The problem >> Among the entries below, one stretch runs from the line that contains "Hoy No Circula en CDMX y" through the line that contains "Por fim, compre". Repeat that stretch exactly, ends included, and only that.

Material for this task >>
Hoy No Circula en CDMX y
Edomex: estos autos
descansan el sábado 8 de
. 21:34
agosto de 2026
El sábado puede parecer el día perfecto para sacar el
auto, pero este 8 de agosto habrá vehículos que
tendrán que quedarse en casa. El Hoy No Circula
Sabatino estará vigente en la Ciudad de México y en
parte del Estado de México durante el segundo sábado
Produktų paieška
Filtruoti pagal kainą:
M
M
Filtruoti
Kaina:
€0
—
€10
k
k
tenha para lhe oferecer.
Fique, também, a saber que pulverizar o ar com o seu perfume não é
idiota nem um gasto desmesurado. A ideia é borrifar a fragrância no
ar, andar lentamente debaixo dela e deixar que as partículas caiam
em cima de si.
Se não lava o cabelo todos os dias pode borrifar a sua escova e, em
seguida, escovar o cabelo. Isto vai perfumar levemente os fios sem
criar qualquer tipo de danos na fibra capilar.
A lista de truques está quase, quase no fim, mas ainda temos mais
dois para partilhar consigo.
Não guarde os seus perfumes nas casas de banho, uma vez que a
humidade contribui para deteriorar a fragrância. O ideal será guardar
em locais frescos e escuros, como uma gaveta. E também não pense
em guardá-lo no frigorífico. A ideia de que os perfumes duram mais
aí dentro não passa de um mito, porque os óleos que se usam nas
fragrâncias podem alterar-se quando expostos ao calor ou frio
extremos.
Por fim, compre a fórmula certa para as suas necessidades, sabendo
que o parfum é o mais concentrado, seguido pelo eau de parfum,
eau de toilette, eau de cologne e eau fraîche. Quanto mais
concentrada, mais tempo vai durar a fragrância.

* * *

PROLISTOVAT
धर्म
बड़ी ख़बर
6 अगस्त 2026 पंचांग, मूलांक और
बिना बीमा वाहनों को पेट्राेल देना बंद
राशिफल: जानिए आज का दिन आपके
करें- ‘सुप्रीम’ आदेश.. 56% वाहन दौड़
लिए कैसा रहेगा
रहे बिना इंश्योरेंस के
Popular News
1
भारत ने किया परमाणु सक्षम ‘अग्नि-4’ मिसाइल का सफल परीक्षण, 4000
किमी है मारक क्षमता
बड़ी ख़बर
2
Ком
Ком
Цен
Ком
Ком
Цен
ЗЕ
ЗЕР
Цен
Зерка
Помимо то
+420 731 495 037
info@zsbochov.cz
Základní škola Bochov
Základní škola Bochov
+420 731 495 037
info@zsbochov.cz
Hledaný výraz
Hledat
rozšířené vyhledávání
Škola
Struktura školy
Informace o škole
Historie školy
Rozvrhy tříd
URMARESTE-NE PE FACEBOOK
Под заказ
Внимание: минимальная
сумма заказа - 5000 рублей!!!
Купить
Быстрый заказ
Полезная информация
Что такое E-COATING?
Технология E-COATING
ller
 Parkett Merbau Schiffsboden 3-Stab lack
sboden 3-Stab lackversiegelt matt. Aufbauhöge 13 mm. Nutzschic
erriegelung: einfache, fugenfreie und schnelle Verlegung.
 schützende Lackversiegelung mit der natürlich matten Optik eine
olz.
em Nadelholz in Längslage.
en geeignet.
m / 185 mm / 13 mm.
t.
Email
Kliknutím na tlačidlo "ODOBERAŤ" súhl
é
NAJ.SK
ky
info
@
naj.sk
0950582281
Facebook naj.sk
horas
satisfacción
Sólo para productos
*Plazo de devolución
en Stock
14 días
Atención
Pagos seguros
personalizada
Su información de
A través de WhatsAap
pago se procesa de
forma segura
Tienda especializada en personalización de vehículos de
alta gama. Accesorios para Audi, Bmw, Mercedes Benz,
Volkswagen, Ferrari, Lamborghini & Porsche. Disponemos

* * *

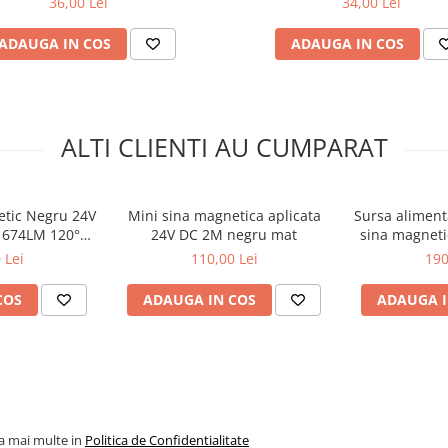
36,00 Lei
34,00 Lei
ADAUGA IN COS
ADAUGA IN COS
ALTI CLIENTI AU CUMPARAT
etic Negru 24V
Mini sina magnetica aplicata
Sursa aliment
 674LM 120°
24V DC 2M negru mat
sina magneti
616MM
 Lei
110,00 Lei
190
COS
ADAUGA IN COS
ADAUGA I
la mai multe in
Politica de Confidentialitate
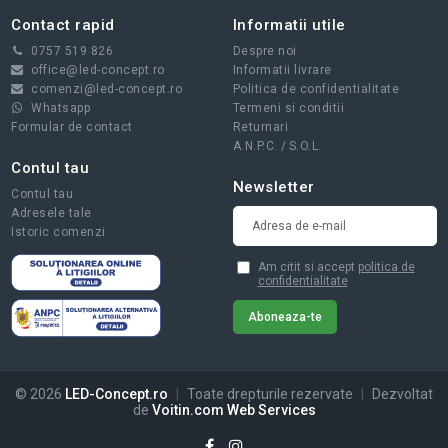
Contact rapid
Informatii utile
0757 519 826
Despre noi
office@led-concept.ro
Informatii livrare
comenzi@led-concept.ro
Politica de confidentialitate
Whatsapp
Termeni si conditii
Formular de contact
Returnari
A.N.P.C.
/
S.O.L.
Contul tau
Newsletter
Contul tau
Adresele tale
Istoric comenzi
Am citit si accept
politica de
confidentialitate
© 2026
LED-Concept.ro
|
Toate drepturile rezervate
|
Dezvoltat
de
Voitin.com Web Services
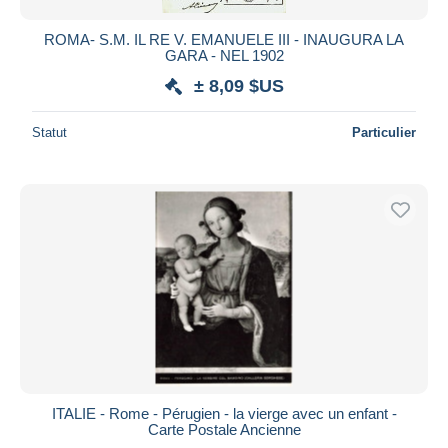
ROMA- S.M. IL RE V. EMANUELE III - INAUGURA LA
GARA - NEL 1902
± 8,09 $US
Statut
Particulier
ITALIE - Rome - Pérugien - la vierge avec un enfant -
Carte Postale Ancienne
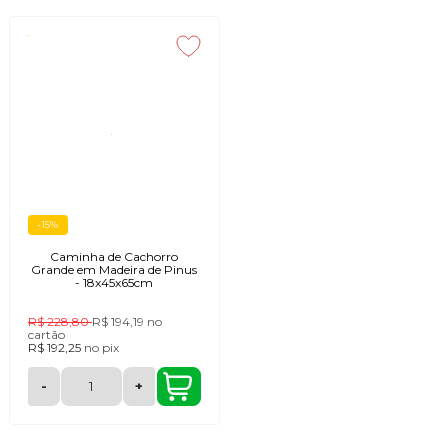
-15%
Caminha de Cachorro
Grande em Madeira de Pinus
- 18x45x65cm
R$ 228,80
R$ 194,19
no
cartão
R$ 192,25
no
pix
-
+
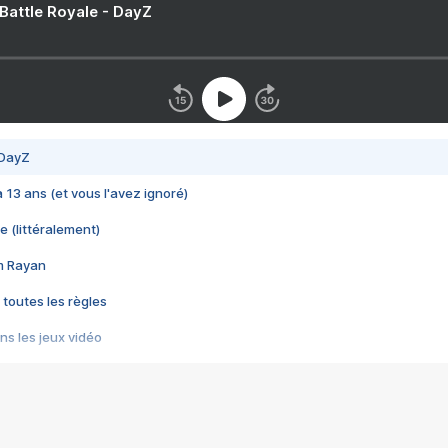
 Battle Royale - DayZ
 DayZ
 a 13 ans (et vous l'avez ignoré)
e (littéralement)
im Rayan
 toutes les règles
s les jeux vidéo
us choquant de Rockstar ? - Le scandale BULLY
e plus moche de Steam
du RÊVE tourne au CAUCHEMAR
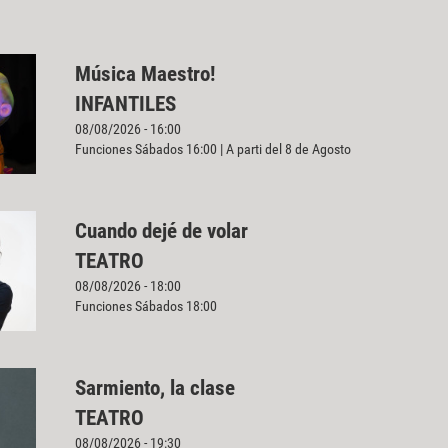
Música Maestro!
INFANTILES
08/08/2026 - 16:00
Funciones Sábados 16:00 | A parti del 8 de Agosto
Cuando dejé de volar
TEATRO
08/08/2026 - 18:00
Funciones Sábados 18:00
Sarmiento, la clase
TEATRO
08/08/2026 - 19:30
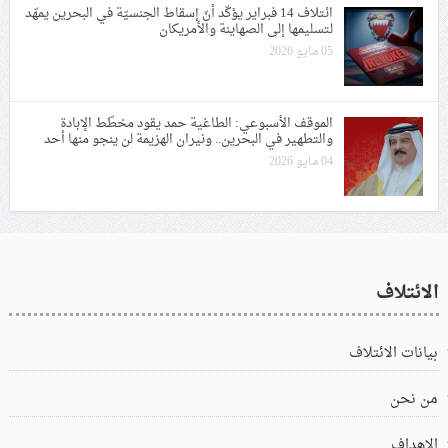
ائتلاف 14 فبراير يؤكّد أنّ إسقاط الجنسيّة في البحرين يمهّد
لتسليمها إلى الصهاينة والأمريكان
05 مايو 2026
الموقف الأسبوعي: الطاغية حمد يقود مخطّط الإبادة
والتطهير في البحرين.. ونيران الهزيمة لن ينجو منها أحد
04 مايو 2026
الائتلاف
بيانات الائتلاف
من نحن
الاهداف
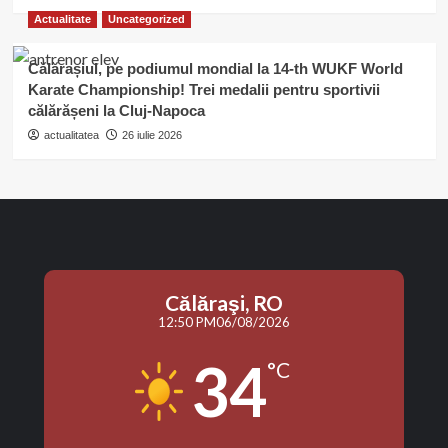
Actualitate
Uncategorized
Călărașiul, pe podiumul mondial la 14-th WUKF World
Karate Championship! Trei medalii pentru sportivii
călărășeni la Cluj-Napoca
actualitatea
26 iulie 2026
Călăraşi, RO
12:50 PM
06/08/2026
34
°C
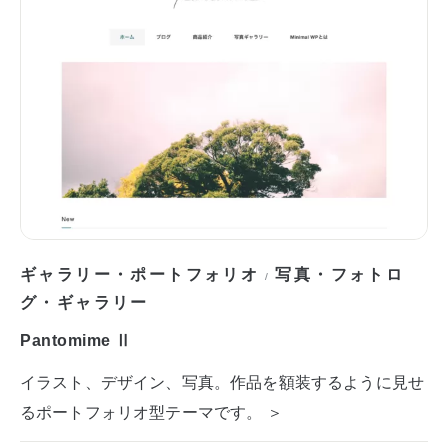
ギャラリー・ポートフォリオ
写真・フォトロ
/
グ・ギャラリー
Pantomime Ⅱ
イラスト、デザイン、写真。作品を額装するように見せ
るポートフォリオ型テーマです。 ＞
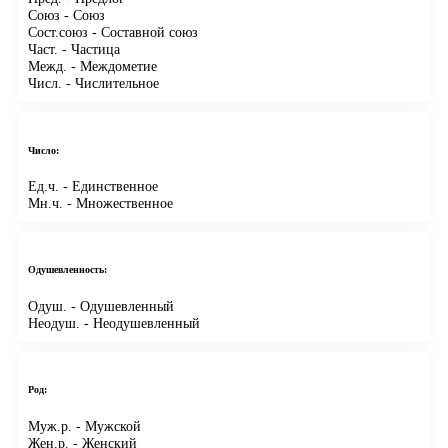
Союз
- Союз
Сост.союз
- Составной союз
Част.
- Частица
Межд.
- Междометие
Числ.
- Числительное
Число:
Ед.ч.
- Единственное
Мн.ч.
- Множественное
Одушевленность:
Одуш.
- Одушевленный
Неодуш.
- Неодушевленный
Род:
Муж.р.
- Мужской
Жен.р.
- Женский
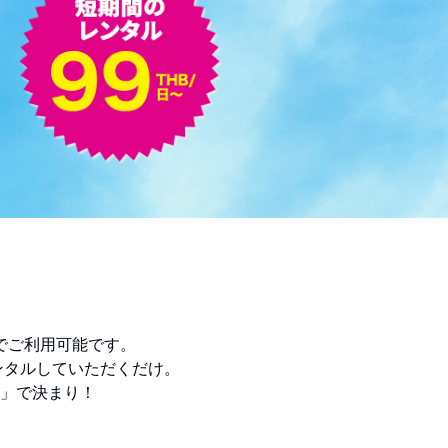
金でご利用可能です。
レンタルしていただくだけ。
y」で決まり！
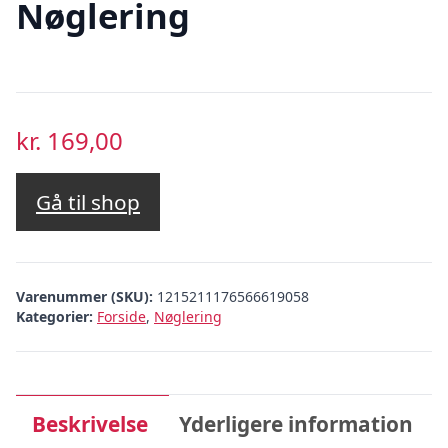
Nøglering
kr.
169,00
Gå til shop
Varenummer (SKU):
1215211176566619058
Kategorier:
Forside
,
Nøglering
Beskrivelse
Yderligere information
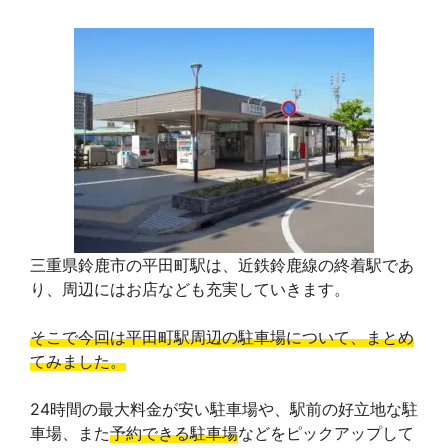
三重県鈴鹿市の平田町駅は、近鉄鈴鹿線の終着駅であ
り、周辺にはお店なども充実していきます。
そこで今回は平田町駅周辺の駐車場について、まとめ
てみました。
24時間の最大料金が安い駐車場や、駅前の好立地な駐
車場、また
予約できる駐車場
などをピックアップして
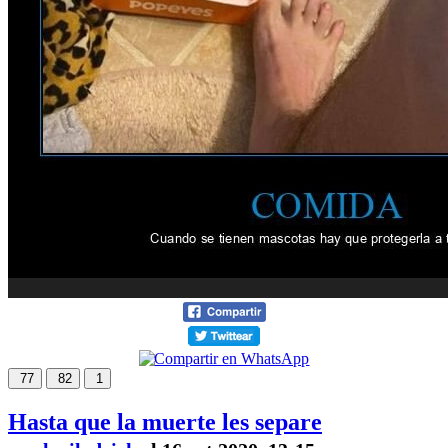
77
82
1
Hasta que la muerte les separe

Task output >>
Hoy No Circula en CDMX y
Edomex: estos autos
descansan el sábado 8 de
. 21:34
agosto de 2026
El sábado puede parecer el día perfecto para sacar el
auto, pero este 8 de agosto habrá vehículos que
tendrán que quedarse en casa. El Hoy No Circula
Sabatino estará vigente en la Ciudad de México y en
parte del Estado de México durante el segundo sábado
Produktų paieška
Filtruoti pagal kainą:
M
M
Filtruoti
Kaina:
€0
—
€10
k
k
tenha para lhe oferecer.
Fique, também, a saber que pulverizar o ar com o seu perfume não é
idiota nem um gasto desmesurado. A ideia é borrifar a fragrância no
ar, andar lentamente debaixo dela e deixar que as partículas caiam
em cima de si.
Se não lava o cabelo todos os dias pode borrifar a sua escova e, em
seguida, escovar o cabelo. Isto vai perfumar levemente os fios sem
criar qualquer tipo de danos na fibra capilar.
A lista de truques está quase, quase no fim, mas ainda temos mais
dois para partilhar consigo.
Não guarde os seus perfumes nas casas de banho, uma vez que a
humidade contribui para deteriorar a fragrância. O ideal será guardar
em locais frescos e escuros, como uma gaveta. E também não pense
em guardá-lo no frigorífico. A ideia de que os perfumes duram mais
aí dentro não passa de um mito, porque os óleos que se usam nas
fragrâncias podem alterar-se quando expostos ao calor ou frio
extremos.
Por fim, compre a fórmula certa para as suas necessidades, sabendo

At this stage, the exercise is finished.